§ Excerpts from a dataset
+ + + + + + +

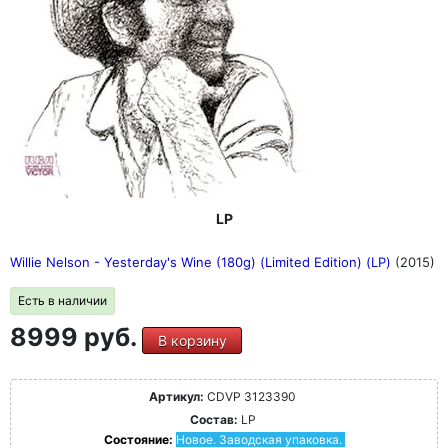
LP
Willie Nelson - Yesterday's Wine (180g) (Limited Edition) (LP)
(2015)
Есть в наличии
8999 руб.
В корзину
Артикул:
CDVP 3123390
Состав:
LP
Состояние:
Новое. Заводская упаковка.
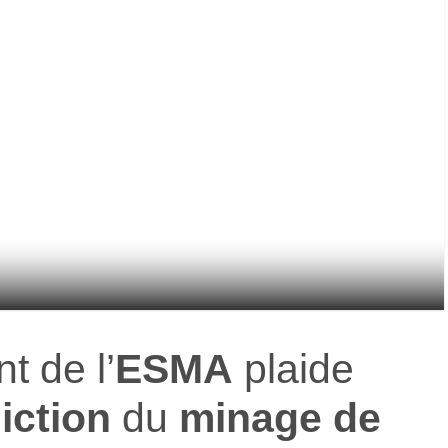
t de l’
ESMA
plaide
iction
du
minage de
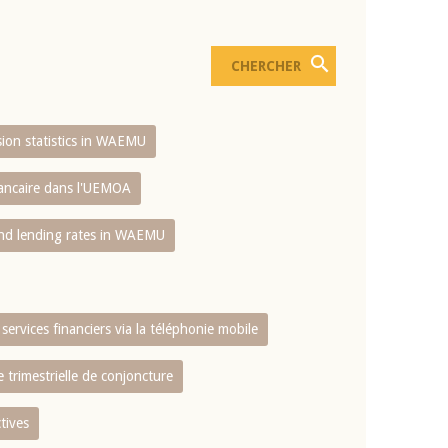
usion statistics in WAEMU
bancaire dans l'UEMOA
and lending rates in WAEMU
services financiers via la téléphonie mobile
 trimestrielle de conjoncture
tives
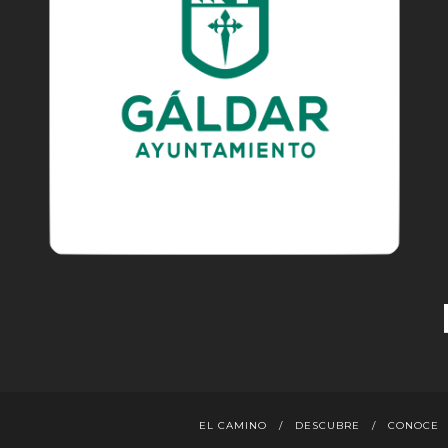
EL CAMINO
DESCUBRE
CONOCE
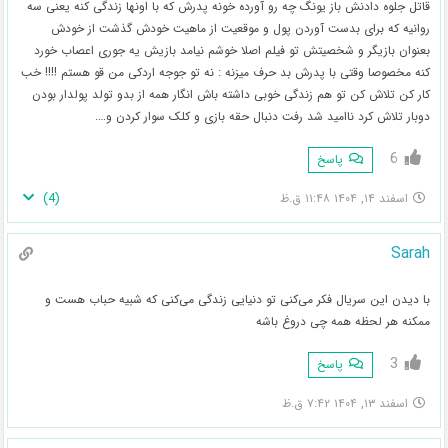
قاتل جلوه دادنش باز یونگ چه رو آورده خونه پدرش که با اونها زندگی کنه یعنی سه
روانیه که برای بدست آوردن پول و موقعیت از ماهیت خودش گذشت از خودش
بعنوان بازیگر و شخصیتش تو فیلم اصلا خوشم نیامد بازیش یه جوری اعصاب خورد
کنه مخصوصا وقتی با پدرش بد حرف میزنه : نه تو جوجه اردکی من قو هستم !!!! خب
کار کن تلاش کن تو هم زندگی خوبی داشته باش انگار همه از بدو تولد پولدار بودن
دوبار تلاش کرد ناامید شد رفت دنبال حقه بازی و کلک سوار کردن و….
6
پاسخ
)
4
(
اسفند ۱۴, ۱۴۰۴ ۱۱:۴۸ ق.ظ
Sarah
با دیدن این سریال فکر می‌کنی تو دنیایی زندگی می‌کنی که شبیه حباب هست و
ممکنه هر لحظه همه چی دروغ باشه
3
پاسخ
اسفند ۱۳, ۱۴۰۴ ۷:۴۲ ق.ظ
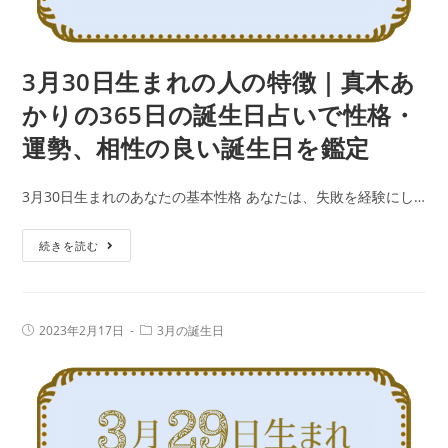
真
木
あ
3月30日生まれの人の特徴｜真木あ
か
かりの365日の誕生日占いで性格・
り
運勢、相性の良い誕生日を鑑定
の
365
3月30日生まれのあなたの基本性格 あなたは、失敗を経験にし…
日
の
3
続きを読む
誕
月
生
30
日
日
占
投
投
2023年2月17日
3月の誕生日
生
稿
稿
い
公
カ
ま
で
開
テ
日:
れ
ゴ
性
リ
の
ー:
格・
人
運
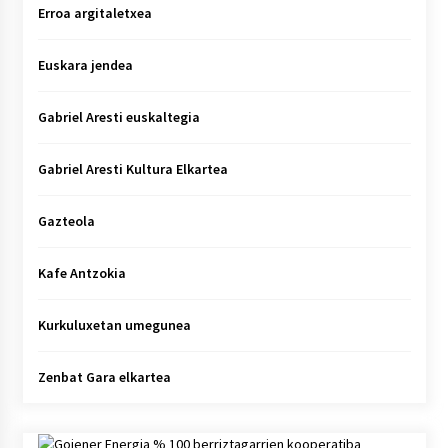
Erroa argitaletxea
Euskara jendea
Gabriel Aresti euskaltegia
Gabriel Aresti Kultura Elkartea
Gazteola
Kafe Antzokia
Kurkuluxetan umegunea
Zenbat Gara elkartea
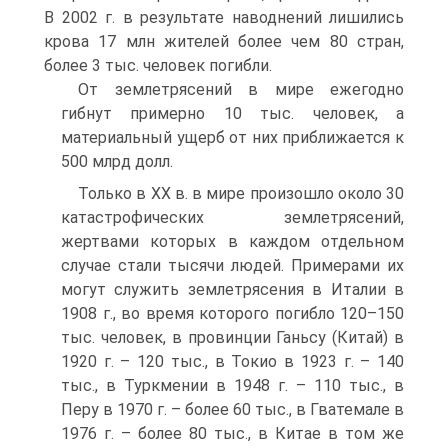
В 2002 г. в результате наводнений лишились
крова 17 млн жителей более чем 80 стран,
более 3 тыс. человек погибли.
От землетрясений в мире ежегодно
гибнут примерно 10 тыс. человек, а
материальный ущерб от них приближается к
500 млрд долл.
Только в XX в. в мире произошло около 30
катастрофических землетрясений,
жертвами которых в каждом отдельном
случае стали тысячи людей. Примерами их
могут служить землетрясения в Италии в
1908 г., во время которого погибло 120–150
тыс. человек, в провинции Ганьсу (Китай) в
1920 г. – 120 тыс., в Токио в 1923 г. – 140
тыс., в Туркмении в 1948 г. – 110 тыс., в
Перу в 1970 г. – более 60 тыс., в Гватемале в
1976 г. – более 80 тыс., в Китае в том же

+ + + + + + +

§ WHAT IS BEING ASKED
Read through the data above. Report each line that has the word "более".

§ SOLUTION FOR THIS EXERCISE
крова 17 млн жителей более чем 80 стран,
более 3 тыс. человек погибли.
Перу в 1970 г. – более 60 тыс., в Гватемале в
1976 г. – более 80 тыс., в Китае в том же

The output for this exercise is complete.